My 2080Ti FE card direct from the Nvidia store bricked. My 2080Ti FE card that I bought TWO MONTHS LATER from Best Buy bricked. Anyone want to guess the odds of getting TWO bricked cards in a row, two months apart, from different supply chains, if these cards are truly experiencing normal fail rates? Close enough to winning the lottery.

I'd say buy a lottery ticket. OR, it might not all be bad luck. I think Nvidia really pushed these cards out way too early, or somewhere along the lines the manufacturing process got screwed up.

I don't think we've ever had an issue this bad with the launch of a GPU, even the GTX 480 wasn't this bad from my memory.
 
Maybe it's just a rash of cryptominers looking to get a good 2 hours worth of mining done that has caused the shortage??
 
How unfortunate it is that AMD doesn't care to compete head-to-head with the 2080Ti in the high-end gaming space. Very unfortunate indeed.
 
My 2080Ti FE card direct from the Nvidia store bricked. My 2080Ti FE card that I bought TWO MONTHS LATER from Best Buy bricked. Anyone want to guess the odds of getting TWO bricked cards in a row, two months apart, from different supply chains, if these cards are truly experiencing normal fail rates? Close enough to winning the lottery.

You should probably go play the lottery.
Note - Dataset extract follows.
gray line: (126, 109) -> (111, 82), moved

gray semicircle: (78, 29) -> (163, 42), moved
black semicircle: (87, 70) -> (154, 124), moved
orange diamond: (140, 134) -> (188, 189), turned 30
That hardcore sucks, but (hopefully) is rare. Out of myself and 4 friends, only one had an issue with his 2080Ti FE and his replacement has been fine since early October.
 
How unfortunate it is that AMD doesn't care to compete head-to-head with the 2080Ti in the high-end gaming space. Very unfortunate indeed.

I'm not sure its a lack of care so much as a lack of ability to do so.
 
I'm not sure its a lack of care so much as a lack of ability to do so.

Yeah I don't really believe that. They are making lots of money on integrated and low end graphics. Somewhere there is a team of bean counters that says the return is not worth the investment it would take for them to quickly catch up. Maybe they're playing catch up for 2020. Maybe they aren't.
 
Yeah I don't really believe that. They are making lots of money on integrated and low end graphics. Somewhere there is a team of bean counters that says the return is not worth the investment it would take for them to quickly catch up. Maybe they're playing catch up for 2020. Maybe they aren't.

They've hamstrung themselves the last two generations with expensive, disappointing, cards that were targeting the high-end. Let's not forget that AMD released ads saying "Poor Volta" directly targeting Vega at what everyone expected to be Nvidia's next consumer GPU.
 
But why is the GEFORCE GTX 1080 TI FOUNDERS EDITION 11GB GDDR5X showing as Notify Me because it's currently OOS?
Rhetorical/Sarcastic but the statement is true none the less.

nVidia has seen all these comments (couple hours ago now), put 2080 Ti back up on shopping site with out of stock, and made comment that its not the problem the you're looking for, all is fine, they are just selling out faster than can make them (we'll see).
 
Thread after thread, you do get the weird sense that the people most outraged don't even own the card.
If I spent $1200+ on a card and couldn’t easily return it (to most e-tailers ) I would act like I was enjoying my card also.
 
They've hamstrung themselves the last two generations with expensive, disappointing, cards that were targeting the high-end. Let's not forget that AMD released ads saying "Poor Volta" directly targeting Vega at what everyone expected to be Nvidia's next consumer GPU.

Agreed. And a rumored (unless it was ever confirmed) big reason why Vega was such a flop is because a huge chunk of R&D was developing the graphics for the next Playstation, because it was the more impactful ROI.
 
If I spent $1200+ on a card and couldn’t easily return it (to most e-tailers ) I would act like I was enjoying my card also.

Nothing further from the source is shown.